### Source data ###

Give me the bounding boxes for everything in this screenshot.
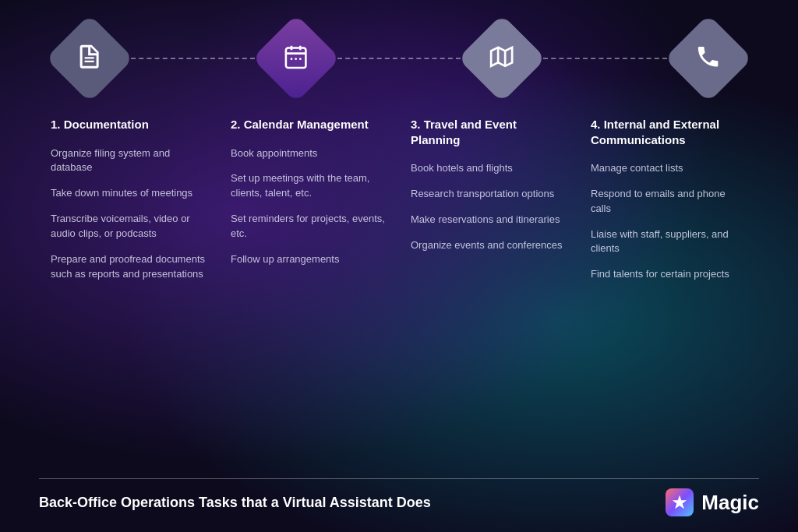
footer-title: Back-Office Operations Tasks that a Virt…: [39, 495, 431, 511]
col3-item-4: Organize events and conferences: [411, 238, 567, 253]
col3-title: 3. Travel and Event Planning: [411, 117, 567, 147]
col1-item-2: Take down minutes of meetings: [51, 186, 207, 201]
col2-item-4: Follow up arrangements: [231, 252, 387, 267]
col2-item-2: Set up meetings with the team, clients, …: [231, 171, 387, 201]
col2-item-3: Set reminders for projects, events, etc.: [231, 212, 387, 241]
col2-item-1: Book appointments: [231, 146, 387, 161]
col1-item-4: Prepare and proofread documents such as …: [51, 252, 207, 282]
svg-rect-2: [286, 48, 306, 68]
col1-title: 1. Documentation: [51, 117, 207, 132]
col4-item-3: Liaise with staff, suppliers, and client…: [591, 227, 747, 257]
column-4: 4. Internal and External Communications …: [579, 117, 759, 470]
col2-title: 2. Calendar Management: [231, 117, 387, 132]
col4-item-4: Find talents for certain projects: [591, 267, 747, 282]
document-icon: [76, 43, 104, 75]
footer: Back-Office Operations Tasks that a Virt…: [39, 478, 759, 516]
main-content: 1. Documentation Organize filing system …: [0, 0, 798, 532]
diamond-wrapper-1: [55, 23, 125, 93]
footer-logo: Magic: [666, 488, 759, 516]
diamonds-row: [39, 23, 759, 93]
diamond-item-4: [673, 23, 743, 93]
map-icon: [488, 43, 516, 75]
svg-point-8: [299, 58, 302, 60]
diamond-item-3: [467, 23, 673, 93]
svg-point-7: [295, 58, 297, 60]
diamond-wrapper-2: [261, 23, 331, 93]
col4-item-1: Manage contact lists: [591, 161, 747, 176]
svg-point-6: [291, 58, 293, 60]
col4-title: 4. Internal and External Communications: [591, 117, 747, 147]
diamond-shape-1: [45, 14, 133, 102]
col1-item-1: Organize filing system and database: [51, 146, 207, 176]
diamond-shape-2: [252, 14, 340, 102]
diamond-shape-3: [458, 14, 546, 102]
col3-item-2: Research transportation options: [411, 187, 567, 202]
diamond-wrapper-3: [467, 23, 537, 93]
col3-item-3: Make reservations and itineraries: [411, 213, 567, 227]
dashed-line-3: [543, 58, 667, 59]
col3-item-1: Book hotels and flights: [411, 161, 567, 176]
diamond-wrapper-4: [673, 23, 743, 93]
dashed-line-2: [337, 58, 461, 59]
column-1: 1. Documentation Organize filing system …: [39, 117, 219, 470]
column-2: 2. Calendar Management Book appointments…: [219, 117, 399, 470]
dashed-line-1: [131, 58, 255, 59]
diamond-shape-4: [664, 14, 752, 102]
magic-logo-icon: [666, 488, 694, 516]
diamond-item-2: [261, 23, 468, 93]
col4-item-2: Respond to emails and phone calls: [591, 187, 747, 217]
columns-row: 1. Documentation Organize filing system …: [39, 117, 759, 470]
phone-icon: [695, 44, 722, 74]
column-3: 3. Travel and Event Planning Book hotels…: [399, 117, 579, 470]
calendar-icon: [283, 44, 309, 74]
col1-item-3: Transcribe voicemails, video or audio cl…: [51, 212, 207, 241]
diamond-item-1: [55, 23, 261, 93]
magic-logo-text: Magic: [701, 491, 759, 515]
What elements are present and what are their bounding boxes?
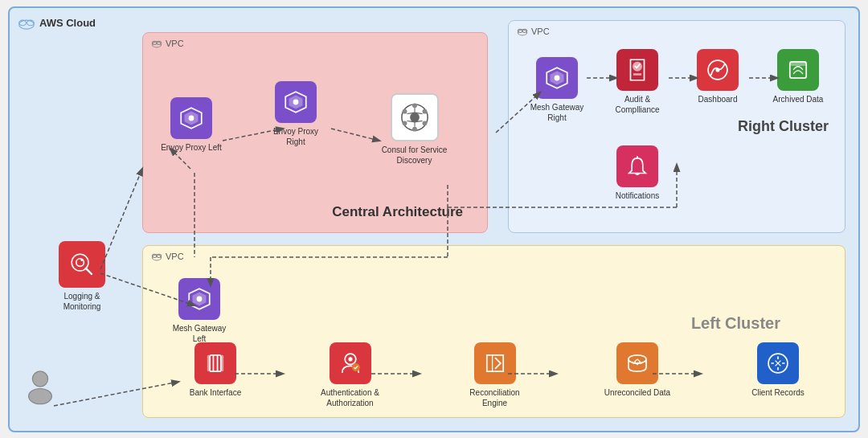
svg-point-14: [412, 103, 417, 108]
mesh-gateway-left-node: Mesh Gateway Left: [167, 278, 231, 344]
notifications-icon: [616, 145, 658, 187]
bank-interface-icon: [194, 342, 236, 384]
left-vpc-box: VPC Mesh Gateway Left Left Cluster: [142, 245, 845, 418]
logging-monitoring-node: Logging & Monitoring: [50, 241, 114, 312]
svg-rect-33: [633, 73, 641, 76]
client-records-node: Client Records: [746, 342, 810, 398]
audit-compliance-icon: [616, 49, 658, 91]
user-icon: [24, 369, 56, 405]
svg-point-35: [715, 68, 719, 72]
dashboard-node: Dashboard: [686, 49, 750, 104]
left-vpc-icon: [151, 251, 162, 262]
right-cluster-label: Right Cluster: [738, 118, 829, 135]
left-vpc-label: VPC: [151, 251, 184, 262]
svg-point-11: [293, 99, 299, 104]
reconciliation-node: Reconciliation Engine: [457, 342, 533, 408]
svg-point-13: [410, 113, 420, 122]
envoy-proxy-right-icon: [275, 81, 317, 123]
archived-data-icon: [777, 49, 819, 91]
envoy-proxy-left-icon: [170, 97, 212, 139]
consul-icon: [391, 93, 439, 141]
unreconciled-node: Unreconciled Data: [601, 342, 674, 398]
mesh-gateway-right-node: Mesh Gateway Right: [525, 57, 589, 123]
dashboard-icon: [697, 49, 739, 91]
svg-point-0: [19, 20, 35, 29]
svg-point-17: [412, 126, 417, 131]
svg-point-53: [628, 354, 646, 362]
reconciliation-icon: [474, 342, 516, 384]
mesh-gateway-left-icon: [178, 278, 220, 320]
svg-point-31: [555, 75, 560, 80]
svg-point-16: [422, 121, 427, 125]
svg-point-44: [197, 296, 203, 301]
svg-rect-48: [207, 354, 210, 370]
central-vpc-box: VPC Envoy Proxy Left Envoy: [142, 32, 488, 233]
svg-point-8: [189, 115, 194, 121]
envoy-proxy-left-node: Envoy Proxy Left: [159, 97, 223, 153]
right-vpc-label: VPC: [517, 26, 550, 37]
envoy-proxy-right-node: Envoy Proxy Right: [264, 81, 328, 147]
central-vpc-icon: [151, 38, 162, 49]
mesh-gateway-right-icon: [536, 57, 578, 99]
svg-point-18: [402, 121, 407, 125]
svg-point-19: [402, 108, 407, 113]
svg-rect-37: [790, 61, 806, 65]
auth-node: Authentication & Authorization: [312, 342, 388, 408]
svg-point-51: [348, 357, 352, 361]
user-node: [24, 369, 56, 408]
central-arch-label: Central Architecture: [332, 204, 463, 220]
left-cluster-label: Left Cluster: [691, 314, 780, 333]
right-vpc-box: VPC Mesh Gateway Right: [508, 20, 845, 233]
svg-point-60: [32, 370, 47, 386]
right-vpc-icon: [517, 26, 528, 37]
svg-rect-45: [210, 354, 221, 370]
aws-cloud-label: AWS Cloud: [18, 14, 96, 32]
svg-point-15: [422, 108, 427, 113]
svg-rect-49: [221, 354, 223, 370]
bank-interface-node: Bank Interface: [183, 342, 248, 398]
client-records-icon: [757, 342, 799, 384]
consul-node: Consul for Service Discovery: [376, 93, 452, 166]
unreconciled-icon: [616, 342, 658, 384]
svg-point-61: [29, 388, 52, 403]
notifications-node: Notifications: [605, 145, 669, 201]
svg-line-58: [86, 268, 92, 273]
archived-data-node: Archived Data: [766, 49, 830, 104]
diagram-container: AWS Cloud VPC Envoy Proxy Left: [8, 6, 860, 432]
audit-compliance-node: Audit & Complliance: [605, 49, 669, 115]
aws-cloud-icon: [18, 14, 35, 32]
central-vpc-label: VPC: [151, 38, 184, 49]
svg-point-59: [80, 258, 83, 260]
auth-icon: [330, 342, 371, 384]
logging-monitoring-icon: [59, 241, 105, 288]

###

If a line of the records above holds the string "phone", count it; then state only how many such lines there are.

### [Answer to the exercise]
2